6. La fin de l’élitisme républicain

Chaque pays a son mode de sélection des élites. L’Angleterre a ses collèges et ses universités, la Russie, ses grandes universités et ses académies, les Etats-Unis d’Amérique leurs grandes universités et l’accaparement des élites du reste du monde ; la France, elle, a l’élitisme républicain structuré autour des classes préparatoires, des grandes écoles (publiques et privées) et des grands corps. Le système a sans doute ses imperfections ; il a aussi sa force, une sélection sévère fondée sur des critères, certes, imparfaits mais objectifs et connus ; il a aussi son efficacité, car ce qui reste aujourd’hui de puissance française ou euro-française – dans le nucléaire, l’énergie, l’espace, l’aéronautique, l’optique, les télécommunications et l’armement – est le produit de ce système de sélection.

Or l’élitisme républicain est aujourd’hui fortement menacé. Au motif que l’Education nationale ne remplit plus, à la base, c’est-à-dire dans les écoles primaires et les collèges, son rôle de détection des enfants capables, et de promotion sociale des plus méritants, on reproche au système des classes préparatoires d’être discriminatoire. Et pour y faire face les autorités politiques et patronales préconisent la « discrimination positive », ce qui revient à remplacer le système imparfait du concours par la faveur et la combine ; et à privilégier la Seine-Saint-Denis sur le Rouergue.

7. Quelles causes ? Tyrannie médiatique, tyrannie des minorités, tyrannie culpabilisatrice

L’ampleur des bouleversements en cours doit conduire à s’interroger sur les causes.

La première cause est l’abdication de tous les pouvoirs devant la tyrannie médiatique : ce qui détermine les actions et les prises de position des hommes politiques comme des grands patrons, ce sont désormais les exigences de la « communication » ; on ne décide plus de ce qui est bon, on décide de ce qui est bien communicable.

La deuxième cause est la tyrannie des minorités : celles-ci sont visibles et revendicatrices alors que la majorité est à la fois silencieuse et invisible.

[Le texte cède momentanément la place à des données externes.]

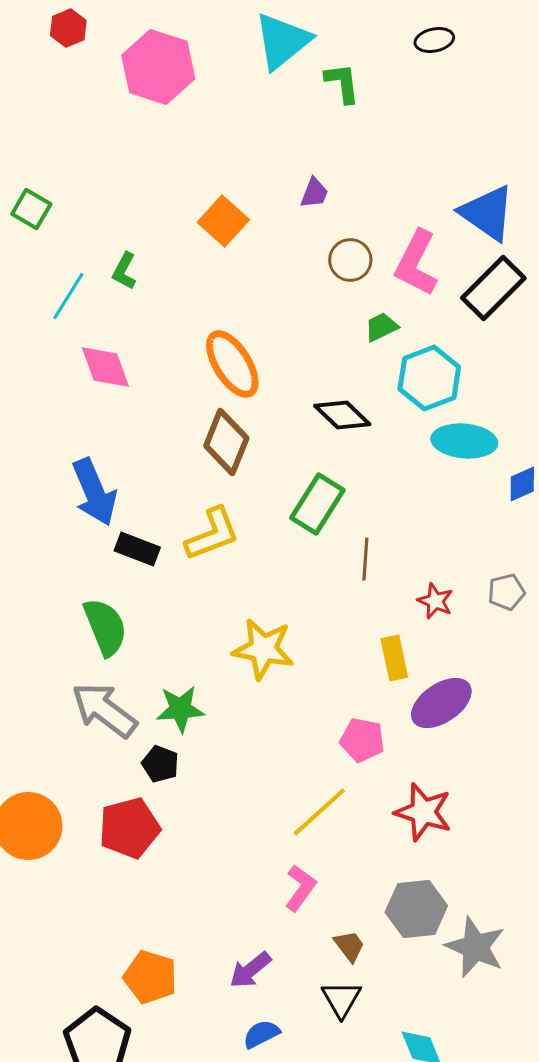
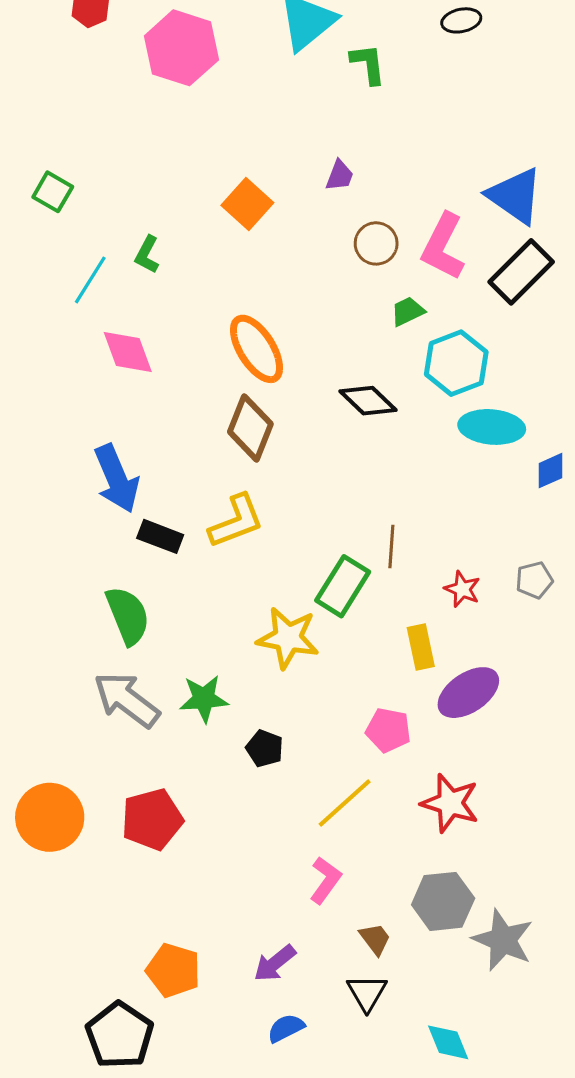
green rectangle: (317, 504) -> (343, 586), moved
black pentagon: (160, 764) -> (265, 748), moved

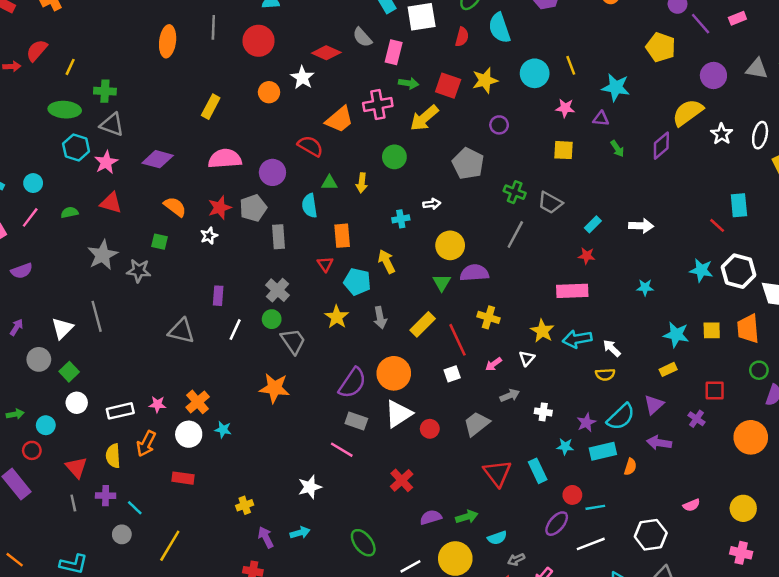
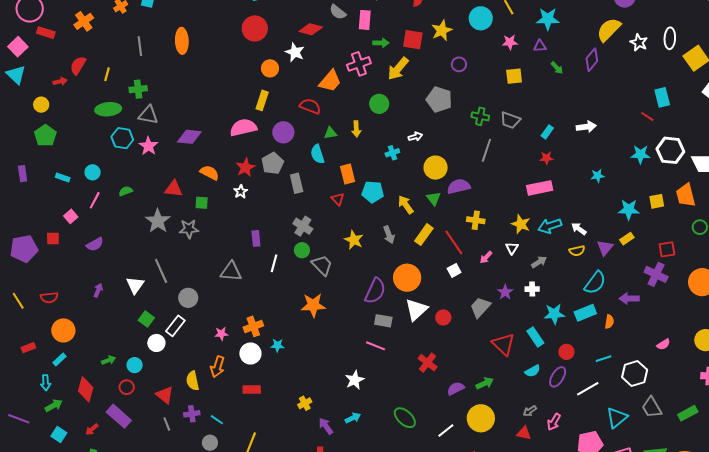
gray line: (213, 27) -> (140, 46), moved
yellow rectangle: (211, 107) -> (262, 100), moved
red triangle: (111, 203) -> (174, 189), moved
yellow arrow: (387, 261) -> (406, 205), moved
cyan pentagon: (357, 282) -> (373, 192), moved
gray circle: (39, 359) -> (188, 298), moved
gray arrow: (510, 395) -> (539, 262), moved
orange cross: (198, 402) -> (253, 326), turned 30
purple triangle: (654, 405) -> (605, 248), moved
white rectangle: (120, 411) -> (175, 326), moved, turned -30
purple cross: (696, 419) -> (656, 274), size x1.6
purple star: (586, 422) -> (505, 292), moved
cyan star: (565, 447) -> (554, 314), size x1.5
cyan line: (595, 507) -> (604, 359), moved
cyan semicircle: (497, 538) -> (533, 371), moved

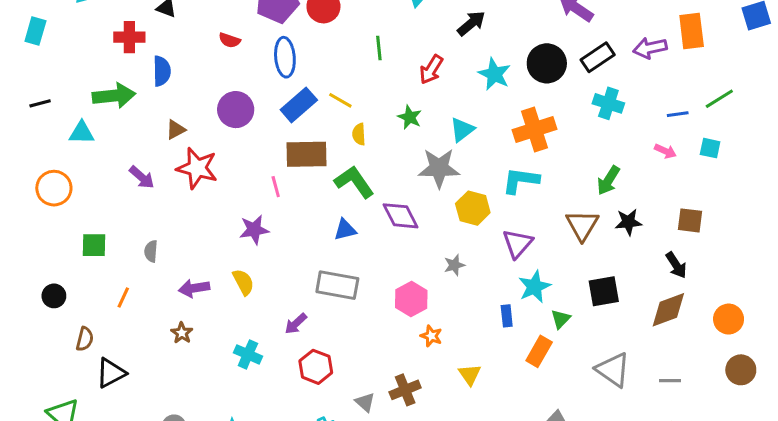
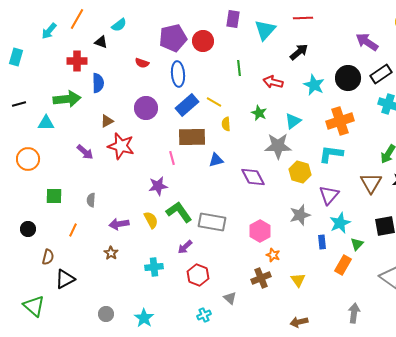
red arrow: (431, 70) -> (273, 82), turned 72
green L-shape: (354, 182) -> (179, 212), moved
blue triangle: (345, 230) -> (216, 160), moved
gray star: (454, 265) -> (300, 215), moved, size x1.5
cyan cross: (248, 354) -> (154, 267), turned -30
brown cross: (405, 390) -> (261, 278), moved

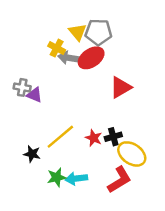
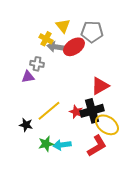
gray pentagon: (99, 32) -> (92, 32), moved
gray cross: (22, 87) -> (37, 64), moved
red triangle: (121, 87) -> (100, 86), moved
purple triangle: (34, 95) -> (28, 77), turned -32
black cross: (113, 137) -> (92, 111), size x1.6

La troisième cause est la tyrannie culpabilisatrice : les forces les plus nombreuses (la majorité d’origine européenne et chrétienne, les familles), les forces les plus puissantes (la technostructure issue des grands concours) sont paralysées par la culpabilisation, elle-même conséquence de la tyrannie des minorités et de la tyrannie médiatique.

8. Quelles réponses : la réponse électorale ?

La première réponse envisageable est la réponse démocratique, la réponse politique. Aujourd’hui les victimes de l’évolution actuelle en termes économiques, fiscaux, sociaux, culturels et sentimentaux sont encore majoritaires en France. Il pourrait donc y avoir une réponse en terme électoral. On peut d’ailleurs penser que les événements de 2005 font pencher la balance électorale vers la droite identitaire et sécuritaire et que le total des voix Le Pen/Sarkozy/Villiers sera sûrement élevé en 2007. Mais l’exercice électoral est strictement cadré par la sélection médiatique préalable :
– avant le premier tour, par la répartition des rôles : protestataire radical d’un côté, homme de gouvernement responsable, c’est-à-dire sensible à l’humeur médiatique, de l’autre ;
– après le premier tour, par l’interdiction formelle de toute coalition de deux électorats partageant pourtant des « valeurs communes » selon l’expression de Charles Pasqua… en 1988 !

9. Quelles réponses : la conscientisation des forces vives ?

Le second type de réponse est plus qualitatif ; il vise à recenser les forces vives qui ont un intérêt matériel ou sentimental à l’existence de la France à travers son identité et ses institutions, et à les conscientiser.

Ces forces sont nombreuses et influentes. Prenons quelques exemples :

Un patron de grande entreprise française, présente à l’internationale, voit de facto sa position affaiblie dans le monde anglo-saxon et dans le monde tout court quand le gouvernement de son pays participe à la commémoration de Trafalgar et boycotte celle d’Austerlitz ; un patron de PME voit sa liberté réduite quand le libre choix de ses collaborateurs s’amenuise sous l’effet des dispositions antidiscriminatoires et que les dépenses d’immigration et d’intégration qu’il finance augmentent ; un ingénieur issu d’une grande école ne peut que déplorer la remise en cause du modèle qui lui a permis de faire ses preuves et dont il espère souvent qu’il sélectionnera ses enfants ; un chercheur qui s’exprime en français ne peut que déplorer l’abaissement de l’image internationale de son pays quand il constate que les communications scientifiques doivent être rédigées en anglais ; un officier ne peut que souffrir quand il voit l’action de ses pairs mise en accusation sur la place publique.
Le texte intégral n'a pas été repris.